Vincenzo Nibali will chase the world champion’s rainbow jersey after completing a hat-trick of Grand Tour victories by winning the 101st Tour de France.
The Italian, winner of the 2010 Vuelta a Espana and 2013 Giro d’Italia, became the sixth rider to win all three Grand Tours, after Jacques Anquetil, Felice Gimondi, Bernard Hinault, Eddy Merckx and Alberto Contador.
Now the 29-year-old is targeting the rainbow jersey.
“After winning the Vuelta, the Giro and the Tour, I’ll keep focusing on Grand Tours but I’d also like to crown it all with a rainbow jersey one year,” said Nibali, who does not believe this September’s circuit in Ponferrada, Spain suits him.
Nibali (Astana) wore the fabled maillot jaune for 18 of the Tour’s 21 race days, having first taken the race lead on day two in Sheffield with his first of four stage victories.
He is the first Italian winner of the Tour since Marco Pantani in 1998.
“It’s very difficult to make a comparison between Pantani’s victory and my victory, because Marco won his in the last week, two days before the end,” said Nibali.
“For me it’s the contrary – I had the yellow jersey on my back after two days.”
Marcel Kittel (Giant-Shimano) won the final stage on the Champs-Elysees for a second successive year to bookend the race after his opening stage win in Harrogate. Germans won seven of the 21 stages.
But Nibali was the race’s dominant rider, winning by seven minutes 52 seconds from Jean-Christophe Peraud (Ag2r La Mondiale).
The 37-year-old Peraud and 24-year-old Thibaut Pinot (FDJ) finished second and third to ensure there were two Frenchmen on the Tour podium for the first time since 1984, when Laurent Fignon won ahead of Hinault.
“The Vuelta was perhaps the most important competition because it gave me the strength to go into the Giro and the Tour in the following years,” added Nibali. “The Giro was an important competition for the Italian public. Within the context of the Tour de France it’s something even greater than the Giro. It’s a more emotional, intense moment.”
Nibali was seventh in traditional Tour warm-up the Criterium du Dauphine, leaving some to question whether he would challenge in the Tour.
“The first part of the season was very difficult,” he said.
“My daughter was born – I’m not saying it’s a problem, of course it’s a great source of happiness – and I preferred to stay with my family, my wife and it slowed down my preparation.
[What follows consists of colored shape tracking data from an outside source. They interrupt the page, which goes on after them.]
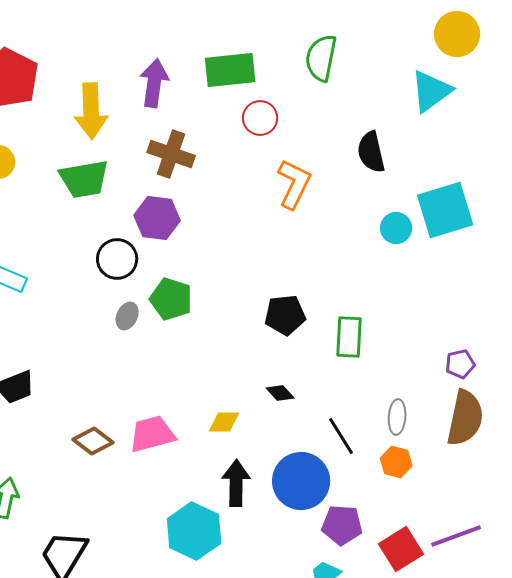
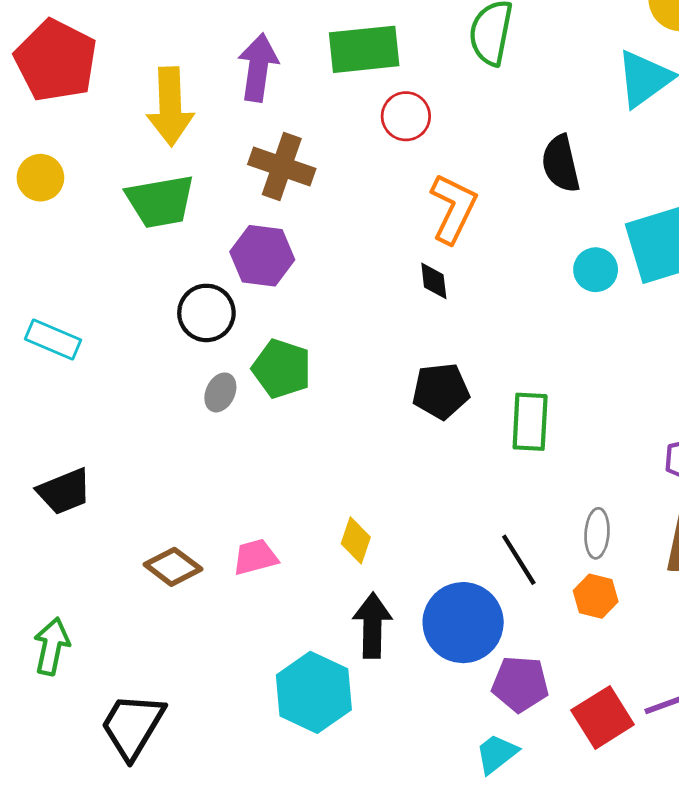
black diamond: (280, 393) -> (434, 281), moved, turned 36
yellow diamond: (224, 422) -> (356, 540), turned -72
pink trapezoid: (152, 434) -> (255, 557), size x0.7

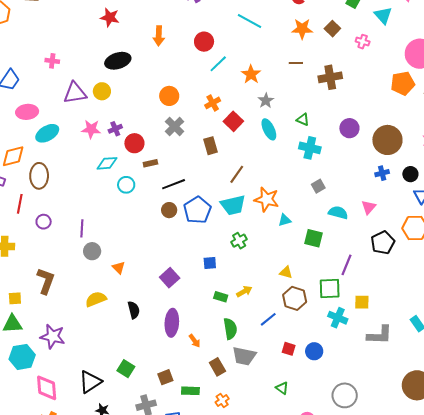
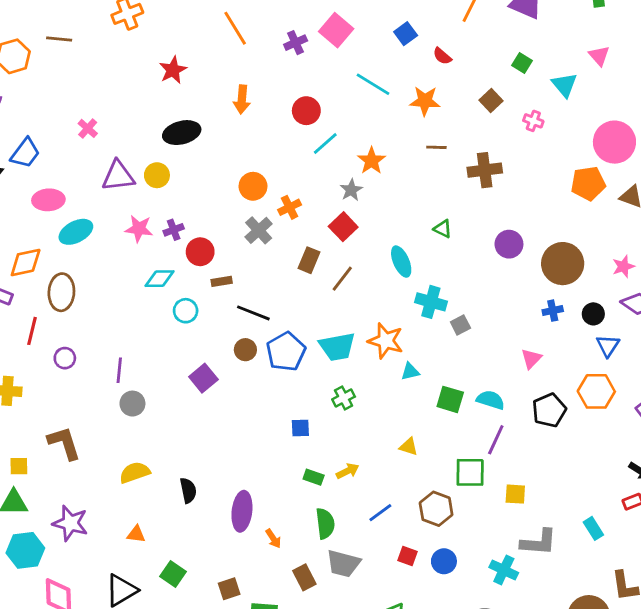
red star: (110, 17) -> (173, 70), turned 30
orange star: (302, 29) -> (425, 101), moved
pink cross: (52, 61) -> (88, 128), turned 32
gray star: (266, 101) -> (351, 190), moved
orange cross: (213, 103) -> (290, 207), moved
cyan ellipse: (269, 129) -> (401, 262), moved
brown rectangle: (211, 146) -> (309, 260), turned 36
cyan cross: (310, 148) -> (431, 302), moved
brown line: (237, 174) -> (342, 279), moved
black line: (174, 184) -> (253, 313), turned 40
cyan semicircle: (338, 213) -> (491, 400), moved
orange triangle: (119, 268) -> (136, 534), moved, turned -40
purple square: (170, 278) -> (203, 378), moved
brown L-shape: (46, 281) -> (64, 443), turned -40
brown hexagon: (295, 298) -> (436, 509), moved
cyan cross: (338, 318) -> (504, 570), moved

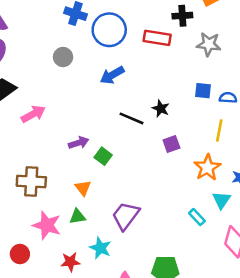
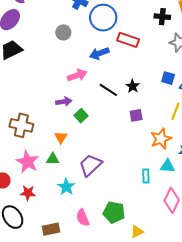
red rectangle: (157, 38) -> (128, 40), moved
pink arrow: (33, 114) -> (77, 75), moved
cyan triangle: (221, 200) -> (167, 166), turned 49
cyan rectangle: (197, 217) -> (146, 176), turned 32
red star: (70, 262) -> (28, 193), moved

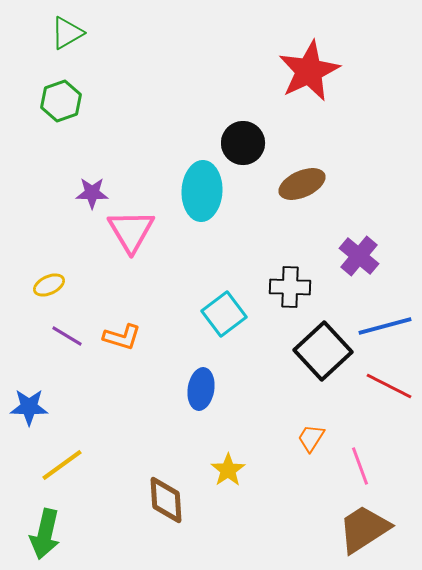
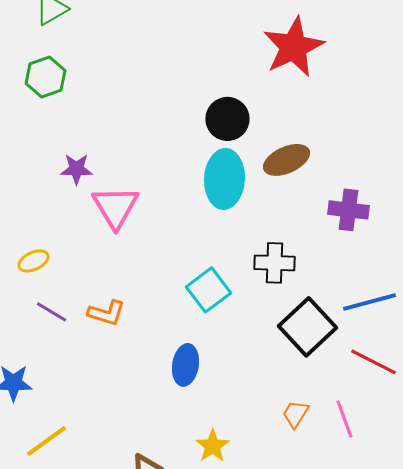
cyan ellipse: (202, 191) -> (224, 179), moved
purple cross: (359, 256) -> (348, 210), moved, turned -33
pink line: (360, 466) -> (344, 419), moved

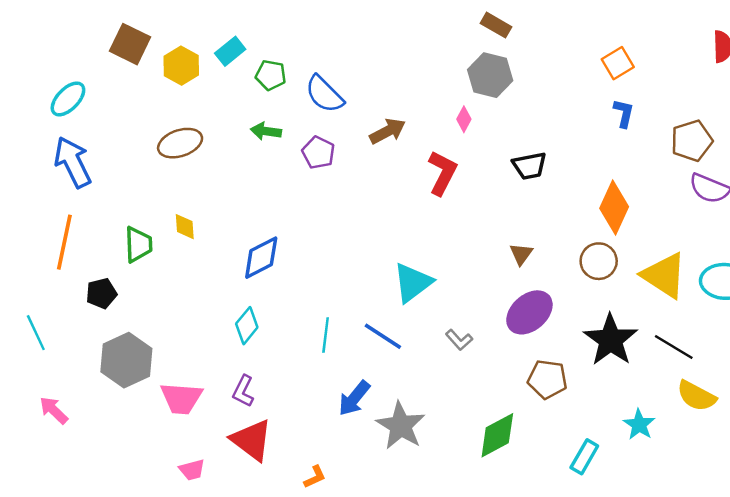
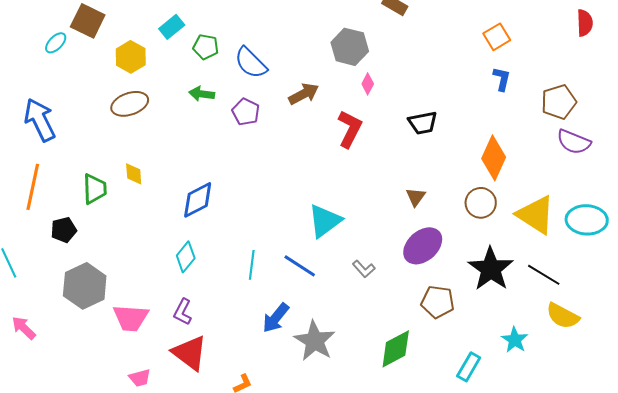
yellow hexagon: (181, 66) -> (131, 57), moved
gray hexagon: (490, 75) -> (350, 47), moved
cyan ellipse: (68, 99) -> (56, 43), moved, size x0.7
“I was a bit late in maturing this season, but I still continued to believe in reaching this objective, the Tour.”
Andrew Talansky (Garmin-Sharp) won the Dauphine, but endured a difficult Tour, abandoning after a torrid time.
Chris Froome (Team Sky), the 2013 winner, and two-time champion Contador (Tinkoff-Saxo) also both abandoned with broken bones.
The question of ‘what if?’ has left many already eagerly anticipating the 2015 Tour, which starts in Utrecht.
Nibali, Froome, Contador, 2014 Giro winner Nairo Quintana (Movistar) and Talansky are likely to start the race in Holland.
Nibali will likely face a greater challenge for the maillot jaune, having won in Sheffield, La Planche des Belles Filles in the Vosges, Chamrousse in the Alps and Hautacam in the Pyrenees.
His greatest time gain came on the cobbled fifth stage in northern France, when he demonstrated his tactical acumen.
He savoured Champagne on yesterday’s 137.5-kilometre concluding stage from Evry to the Champs-Elysees, where the sprinters’ teams set to work.
Peraud crashed as the racing began and had to fight to return to the peloton as up ahead Richie Porte (Team Sky) made a forlorn attempt to breakaway on the finishing circuit.
A bunch sprint was inevitable in the unofficial sprinters’ World Championships and the Australian was caught entering the final lap.
Mark Cavendish (Omega Pharma-QuickStep) – winner of four successive sprints in Paris from 2009 to 2012 as part of his overall haul of 25 – was absent having crashed out on stage one in Harrogate.
In Paris Kittel, winner of three of the first four stages of the race, claimed his fourth triumph to equal his haul of 12 months ago.
Alexander Kristoff (Katusha) was second and Ramunas Navardauskas (Garmin-Sharp) third.
Geraint Thomas (Team Sky), the last remaining Briton, finished 39th to place 22nd overall, 59:14 behind Nibali.